Verified 2026-07-19 against Meta's official Facebook Help Center. Platforms change these limits without notice — this page is checked on an annual-refresh cadence; if you spot a change, let us know via /contact/.
Facebook's nominal post character limit — 63,206 characters — is so large that almost nobody writes a post anywhere near it; it's less a practical writing constraint and more a technical database-field ceiling. The number that actually governs how a Facebook post reads in the feed is a much smaller, separate figure: roughly 477 characters are shown before the rest of the post is collapsed behind a 'See more' link.
This gap between the nominal and practical limits is more extreme on Facebook than on any of the other platforms covered on this site — Instagram's ~125-character preview is a meaningful fraction of its 2,200-character cap, but Facebook's ~477-character preview is under 1% of its 63,206-character maximum, which is exactly why treating Facebook's 'character limit' as a single number is misleading for anyone actually planning post copy.
Checking against: Facebook post, 63,206 characters
Your live count and remaining allowance appear here as you type.
The details
The ~477-character truncation point is itself an approximation rather than a documented exact figure from Meta — it's derived from consistent independent observation and testing by social media marketers over time rather than an official published number, and it can vary somewhat by whether the post includes a photo, video, or link preview alongside the text, and by whether it's viewed on desktop or mobile.
Posts with an attached link, photo, or video tend to show a shorter amount of visible caption text before truncation than a text-only post does, since the attached media itself takes up feed space — a genuine practical reason photo captions on Facebook often get truncated sooner than a similarly-worded plain text status update.
As with Instagram and YouTube, the practical writing convention for Facebook posts is to front-load the single most important sentence or call-to-action within roughly the first 400 characters, treating everything past that point as bonus content for the reader who taps 'See more' — engagement data that social media managers have shared publicly over the years consistently shows a meaningful drop-off in how many readers tap through past the truncation point.
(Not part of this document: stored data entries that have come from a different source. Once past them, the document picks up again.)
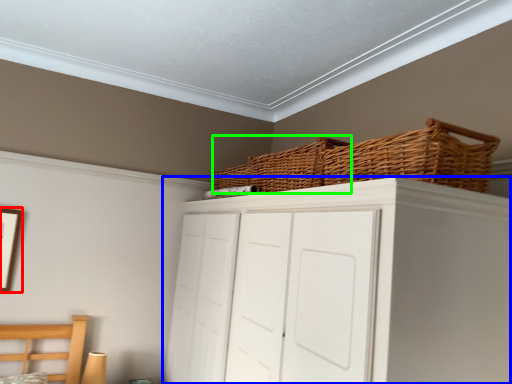 Question: Based on their relative distances, which object is nearer to picture frame (highlighted by a red box)? Choose from cupboard (highlighted by a blue box) and basket (highlighted by a green box).

Choices:
 (A) cupboard
 (B) basket

Answer: (B) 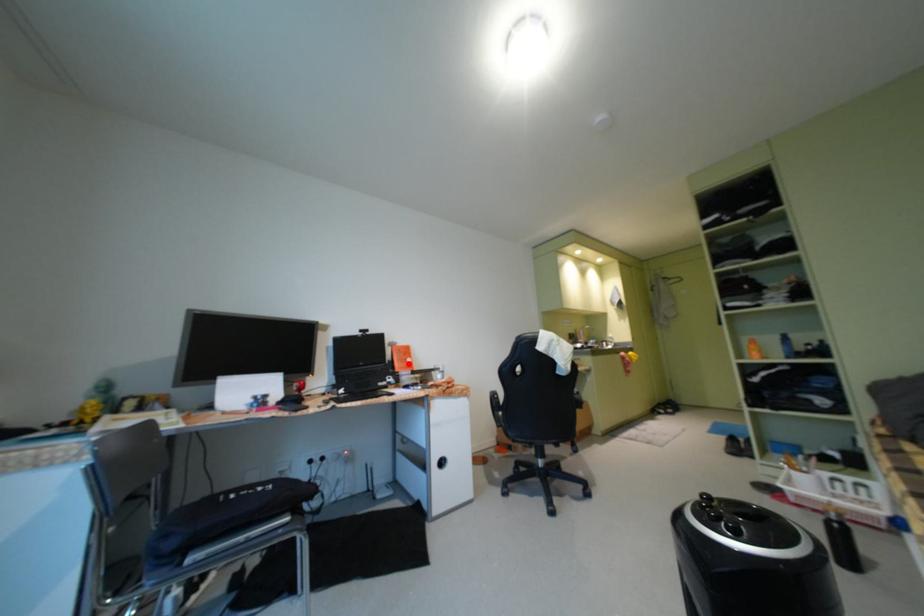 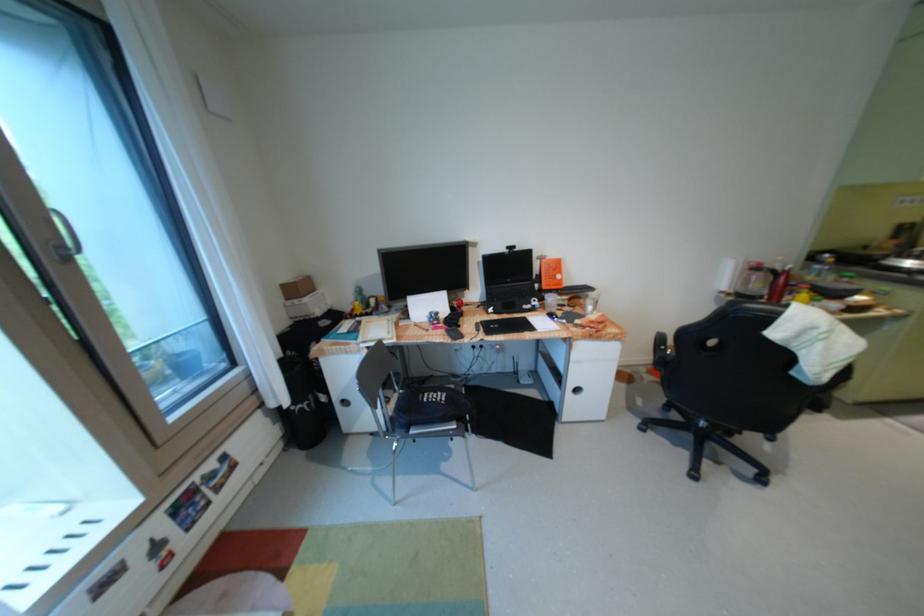 The point at the highlighted location is marked in the first image. Where is the corresponding point in the second image?

(555, 280) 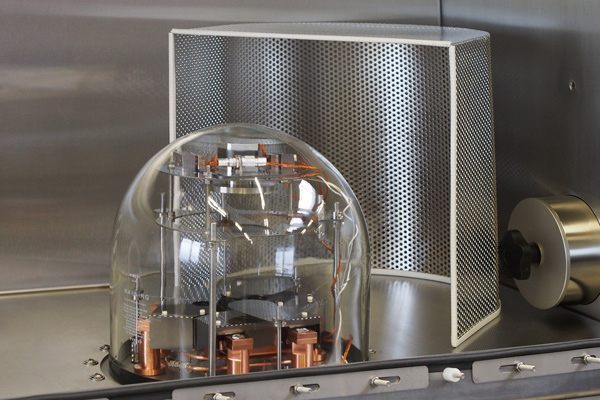 Identify the location of base of bell jar. Image resolution: width=600 pixels, height=400 pixels. (130, 377). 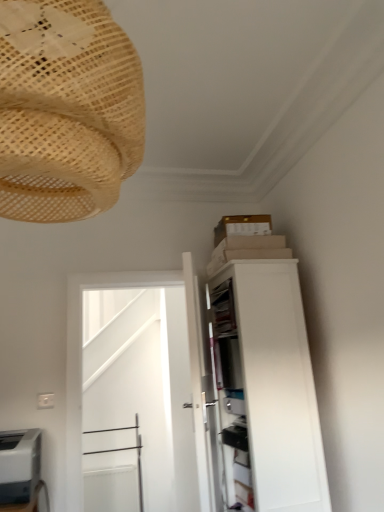 Question: Are gray matte printer at lower left and white glossy door at center located far from each other?

Choices:
 (A) yes
 (B) no

Answer: (A)

Question: Is gray matte printer at lower left wider than white glossy door at center?

Choices:
 (A) yes
 (B) no

Answer: (A)

Question: From a real-world perspective, is gray matte printer at lower left positioned under white glossy door at center based on gravity?

Choices:
 (A) no
 (B) yes

Answer: (B)

Question: Can you confirm if gray matte printer at lower left is taller than white glossy door at center?

Choices:
 (A) yes
 (B) no

Answer: (B)

Question: From the image's perspective, is gray matte printer at lower left located beneath white glossy door at center?

Choices:
 (A) no
 (B) yes

Answer: (B)

Question: Is gray matte printer at lower left positioned beyond the bounds of white glossy door at center?

Choices:
 (A) yes
 (B) no

Answer: (A)

Question: Is gray matte printer at lower left located within natural woven lampshade at upper left?

Choices:
 (A) yes
 (B) no

Answer: (B)

Question: Would you say natural woven lampshade at upper left is a long distance from gray matte printer at lower left?

Choices:
 (A) no
 (B) yes

Answer: (B)

Question: Does natural woven lampshade at upper left come behind gray matte printer at lower left?

Choices:
 (A) yes
 (B) no

Answer: (B)

Question: Is natural woven lampshade at upper left located outside gray matte printer at lower left?

Choices:
 (A) no
 (B) yes

Answer: (B)

Question: Is natural woven lampshade at upper left aimed at gray matte printer at lower left?

Choices:
 (A) yes
 (B) no

Answer: (B)

Question: From a real-world perspective, is natural woven lampshade at upper left positioned over gray matte printer at lower left based on gravity?

Choices:
 (A) yes
 (B) no

Answer: (A)

Question: Does white glossy door at center appear on the left side of natural woven lampshade at upper left?

Choices:
 (A) no
 (B) yes

Answer: (A) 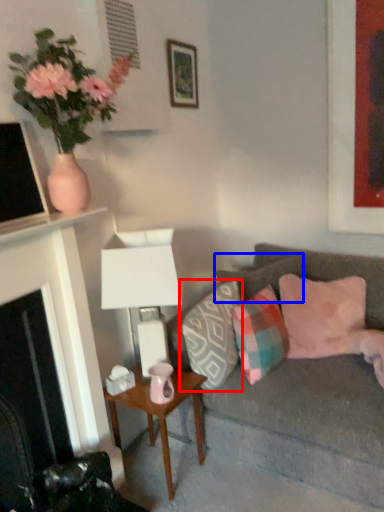 Question: Which object is closer to the camera taking this photo, pillow (highlighted by a red box) or pillow (highlighted by a blue box)?

Choices:
 (A) pillow
 (B) pillow

Answer: (A)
A mistake worth naming: because Facebook's 63,206-character ceiling is so rarely relevant in practice, some page managers mistakenly assume a very long post (say, a full press release pasted directly into a status update) will be read the same way a short post is — in reality, only the first fraction of that pasted text is ever seen without a deliberate tap, so a long-form post needs its own front-loaded structure, not just a copy-pasted document with the same structure it had in its original format.
Facebook Groups posts and Facebook Page posts share the same underlying 63,206-character field limit and a broadly similar 'See more' truncation behavior, though the exact truncation point can vary slightly between the two contexts and between the main feed, a Group's dedicated feed, and a single-post permalink view — treat the ~477-character figure as a general planning estimate across all of these contexts rather than an identical number in every single one.
Reference table
| Nominal post character limit | 63,206 characters |
| Visible before "See more" (approximate) | ~477 characters (unofficial, observed figure) |
| Page name limit | 75 characters |
| Groups vs. Pages truncation behavior | Broadly similar, with some observed variation by context |
Related
FAQ
- Will Facebook actually let me post 63,206 characters?
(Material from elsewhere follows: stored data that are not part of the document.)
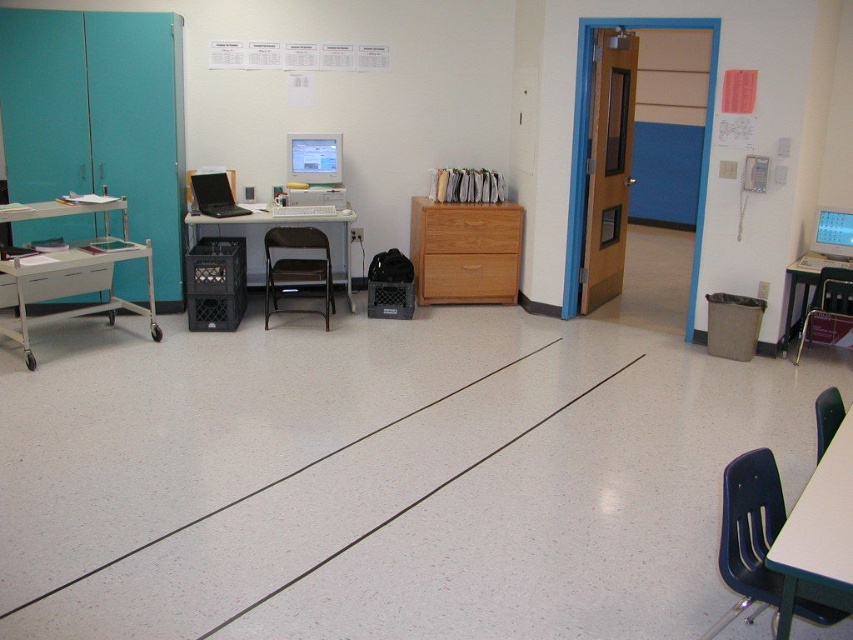 Question: Which object is closer to the camera taking this photo?

Choices:
 (A) matte gray monitor at center
 (B) metallic silver cart at left
 (C) black plastic chair at lower right
 (D) wooden cabinet at center

Answer: (C)

Question: Can you confirm if matte blue plastic chair at lower right is positioned above matte black computer desk at right?

Choices:
 (A) no
 (B) yes

Answer: (A)

Question: Is white plastic table at lower right thinner than matte gray monitor at right?

Choices:
 (A) yes
 (B) no

Answer: (B)

Question: Which point appears farthest from the camera in this image?

Choices:
 (A) (819, 243)
 (B) (479, 218)
 (C) (322, 156)

Answer: (C)

Question: Which object appears closest to the camera in this image?

Choices:
 (A) black metal folding chair at center
 (B) metallic silver cart at left

Answer: (B)

Question: Can you confirm if matte blue plastic chair at lower right is positioned above matte black desk at center?

Choices:
 (A) yes
 (B) no

Answer: (B)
- Technically yes — that's the field's documented maximum — but in practice almost no post benefits from approaching it, since only roughly the first ~477 characters display before a 'See more' link collapses the rest. The 63,206 figure is closer to a technical database-field ceiling than a meaningful writing target.
- Is the ~477-character truncation point an official Meta figure?
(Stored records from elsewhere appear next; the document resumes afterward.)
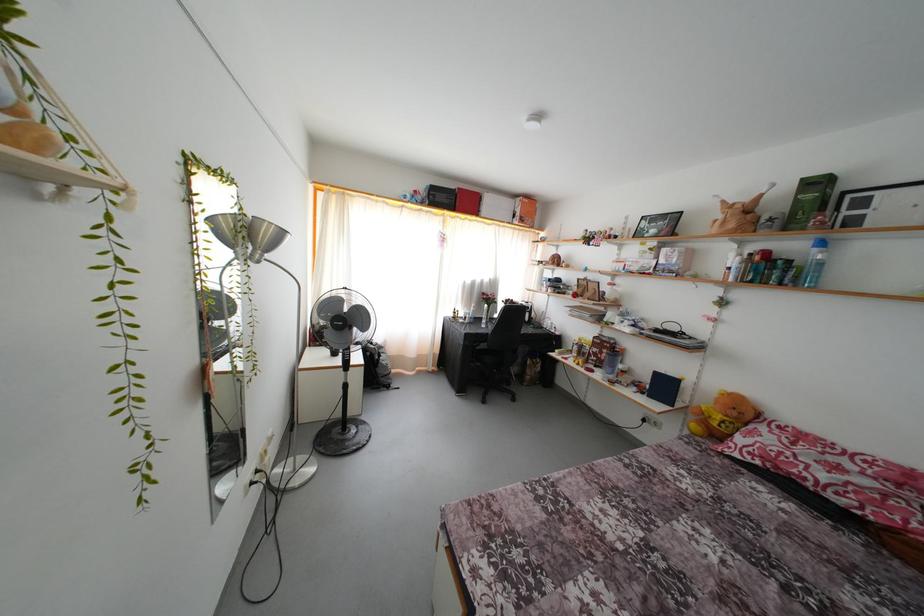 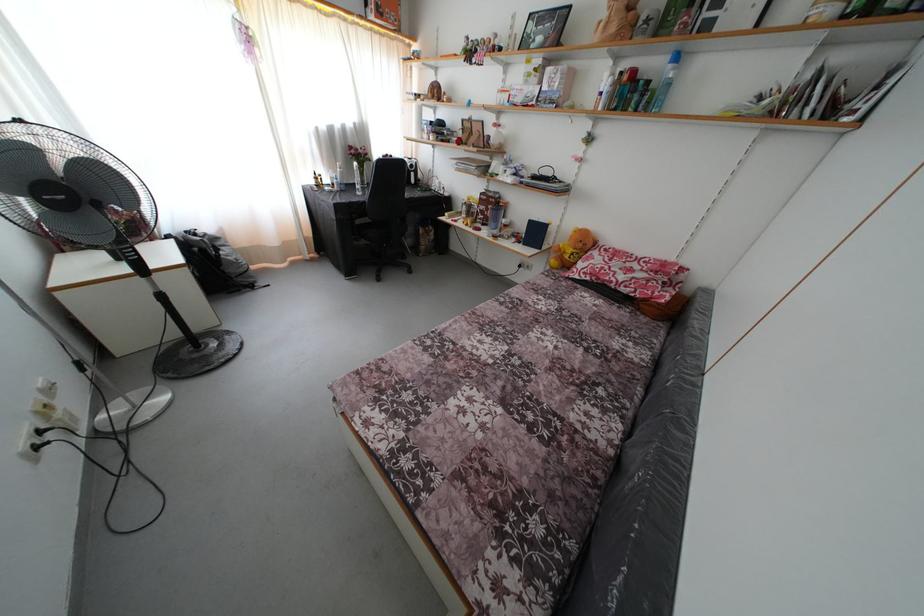 Where in the second image is the point corresponding to point (601, 371) from the first image?

(488, 230) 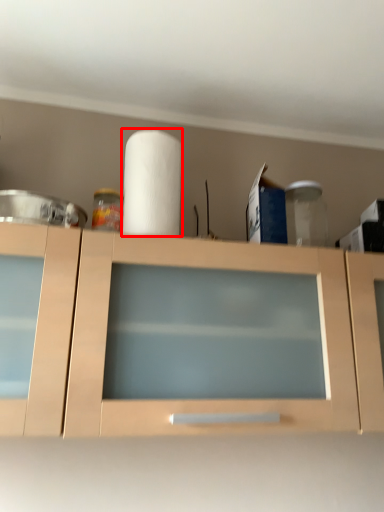 Question: Where is paper towel (annotated by the red box) located in relation to cabinetry in the image?

Choices:
 (A) right
 (B) left

Answer: (B) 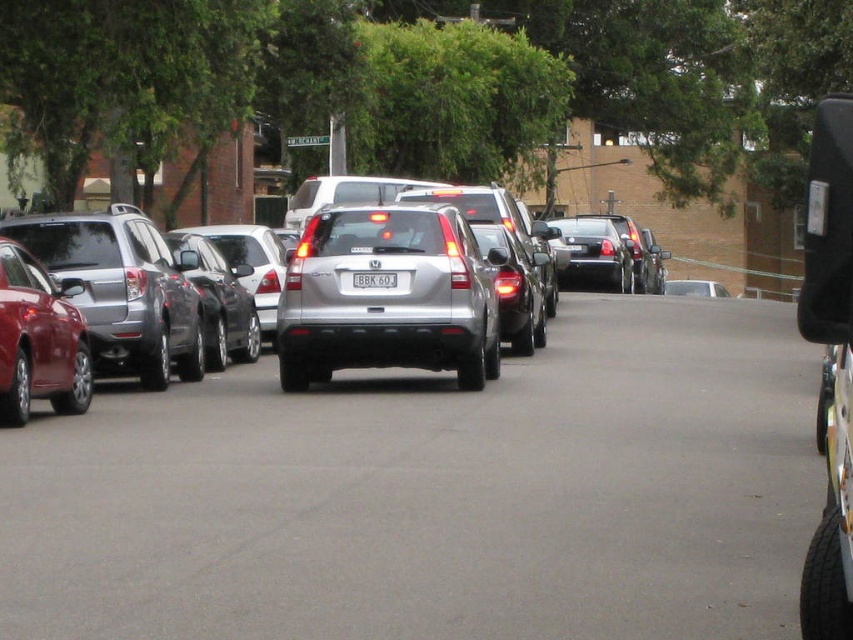 You are standing at the center of the street and see the shiny red sedan at left. Can you determine its exact location based on the coordinate provided?

The shiny red sedan at left is located at point coordinates of (39, 340).

You are a delivery driver who needs to park your vehicle between the shiny red sedan at left and the white plastic license plate at center. Is there enough space for your car, which is 4.5 meters long?

The shiny red sedan at left is to the left of the white plastic license plate at center. Since the distance between them isn not specified, it is impossible to determine if there is enough space for a 4.5 meter car. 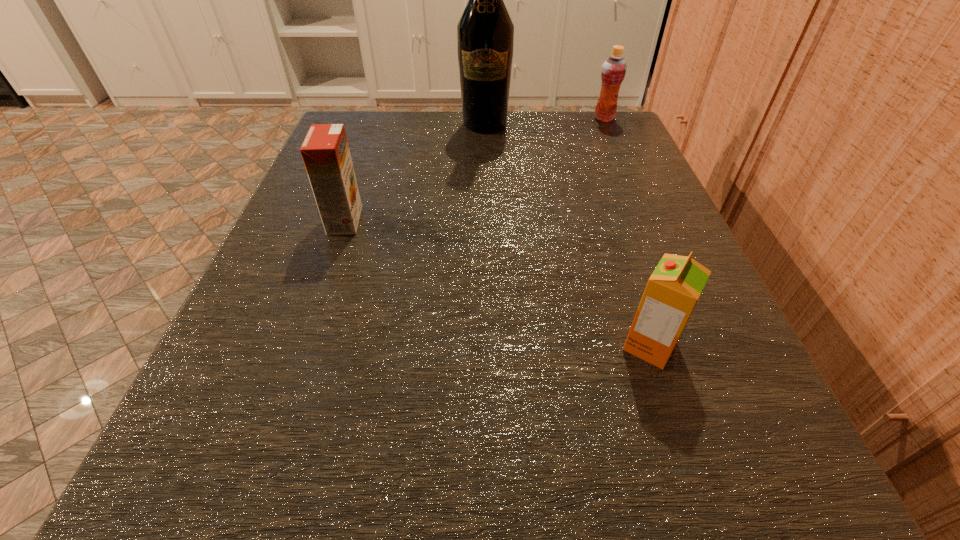 Locate an element on the screen. The image size is (960, 540). vacant space located 0.210m on the right of the second nearest object is located at coordinates (494, 220).

Locate an element on the screen. blank area located 0.290m on the back of the second object from right to left is located at coordinates (598, 190).

Identify the location of wine bottle that is at the far edge. (485, 33).

At what (x,y) coordinates should I click in order to perform the action: click on orange juice that is at the far edge. Please return your answer as a coordinate pair (x, y). Looking at the image, I should click on (614, 68).

You are a GUI agent. You are given a task and a screenshot of the screen. Output one action in this format:
    pyautogui.click(x=<x>, y=<y>)
    Task: Click on the object located at the left edge
    This screenshot has width=960, height=540.
    Given the screenshot: What is the action you would take?
    pyautogui.click(x=325, y=151)

Locate an element on the screen. The height and width of the screenshot is (540, 960). object present at the far right corner is located at coordinates (614, 68).

In the image, there is a desktop. At what (x,y) coordinates should I click in order to perform the action: click on vacant area at the far edge. Please return your answer as a coordinate pair (x, y). This screenshot has width=960, height=540. Looking at the image, I should click on (469, 131).

This screenshot has width=960, height=540. Identify the location of vacant space at the near edge. (393, 448).

At what (x,y) coordinates should I click in order to perform the action: click on vacant space at the left edge of the desktop. Please return your answer as a coordinate pair (x, y). Looking at the image, I should click on (212, 399).

The height and width of the screenshot is (540, 960). In order to click on vacant region at the right edge of the desktop in this screenshot , I will do `click(587, 283)`.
- No — unlike Instagram's caption limit or X's character count, Facebook hasn't published an exact official truncation figure. The ~477 number comes from consistent independent testing and observation by marketers over time, and it can shift somewhat depending on whether the post includes media and whether it's viewed on mobile or desktop.
- Does a photo or video attachment change how much caption text shows before truncation?
- Yes, generally — posts with an attached photo, video, or link preview tend to show a shorter stretch of visible caption text before truncating than a plain text-only status update, since the attached media itself takes up feed real estate that would otherwise show more caption text.
- Does a Facebook Group post get truncated the same way as a Page post?
- Broadly yes — both draw on the same underlying 63,206-character field and a similar 'See more' truncation behavior, though the exact visible-character figure has been observed to vary somewhat between a Group's feed, a Page's feed, and an individual post's permalink view. Treat the ~477-character estimate as a reasonable planning figure across all three rather than an identical constant.